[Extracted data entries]
————

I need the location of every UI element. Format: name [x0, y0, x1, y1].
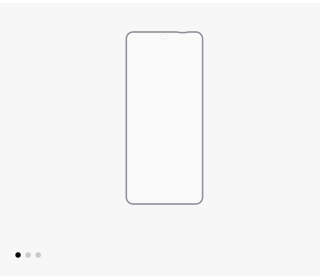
button[interactable]: Page 3	[36, 252, 41, 258]
button[interactable]: Page 1	[15, 252, 21, 258]
button[interactable]: iPhone	[126, 32, 202, 204]
button[interactable]: Page 2	[25, 252, 31, 258]
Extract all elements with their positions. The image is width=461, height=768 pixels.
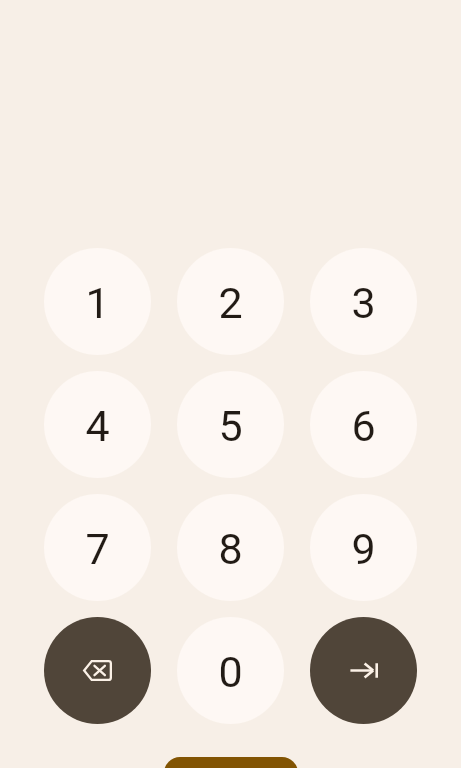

————

### [What to work on]
Please reproduce every record exactly, leaving the pictures out.

### [Response]
I need the location of every UI element. Format: name [x0, y0, x1, y1].
button[interactable]: Page 3	[36, 252, 41, 258]
button[interactable]: Page 1	[15, 252, 21, 258]
button[interactable]: iPhone	[126, 32, 202, 204]
button[interactable]: Page 2	[25, 252, 31, 258]
Extract all elements with their positions. The image is width=461, height=768 pixels.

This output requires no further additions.